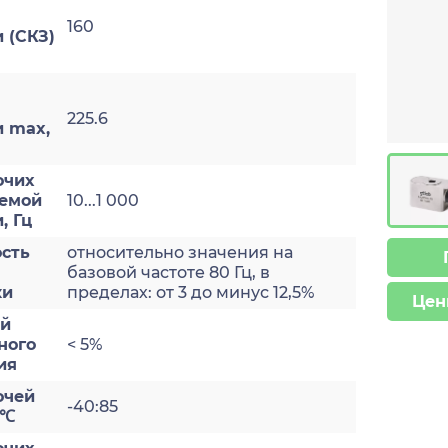
160
 (СКЗ)
225.6
и max,
очих
яемой
10...1 000
, Гц
сть
относительно значения на
базовой частоте 80 Гц, в
ки
пределах: от 3 до минус 12,5%
Цен
ый
ного
< 5%
ия
очей
-40:85
 ℃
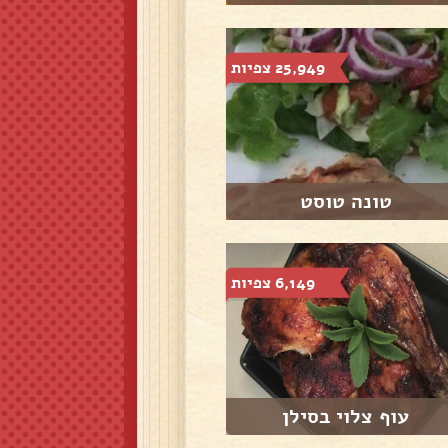
25,949 צפיות
טונה טוסט
6,149 צפיות
עוף צלוי בסילן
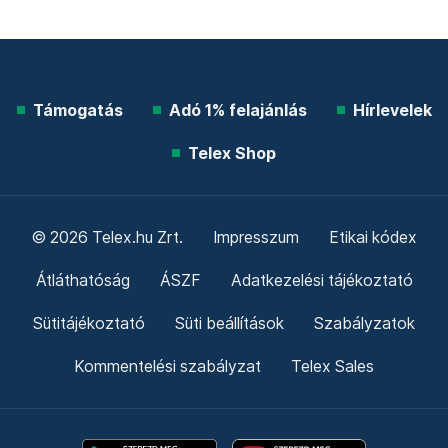
Támogatás
Adó 1% felajánlás
Hírlevelek
Telex Shop
© 2026 Telex.hu Zrt.
Impresszum
Etikai kódex
Átláthatóság
ÁSZF
Adatkezelési tájékoztató
Sütitájékoztató
Süti beállítások
Szabályzatok
Kommentelési szabályzat
Telex Sales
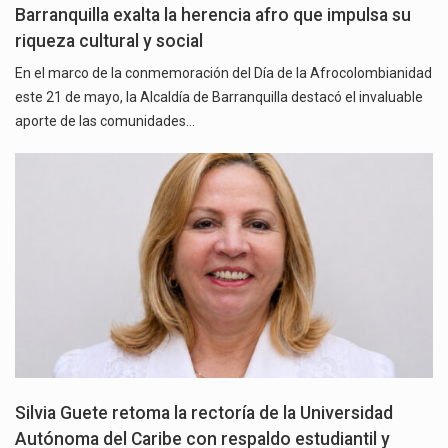
Barranquilla exalta la herencia afro que impulsa su
riqueza cultural y social
En el marco de la conmemoración del Día de la Afrocolombianidad
este 21 de mayo, la Alcaldía de Barranquilla destacó el invaluable
aporte de las comunidades…
Silvia Guete retoma la rectoría de la Universidad
Autónoma del Caribe con respaldo estudiantil y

* _WORK INSTRUCTIONS_
Using the records above, please repeat the line with "Barranquilla exalta la" and every line after it exactly, and give no other text.

* _FINISHED TASK_
Barranquilla exalta la herencia afro que impulsa su
riqueza cultural y social
En el marco de la conmemoración del Día de la Afrocolombianidad
este 21 de mayo, la Alcaldía de Barranquilla destacó el invaluable
aporte de las comunidades…
Silvia Guete retoma la rectoría de la Universidad
Autónoma del Caribe con respaldo estudiantil y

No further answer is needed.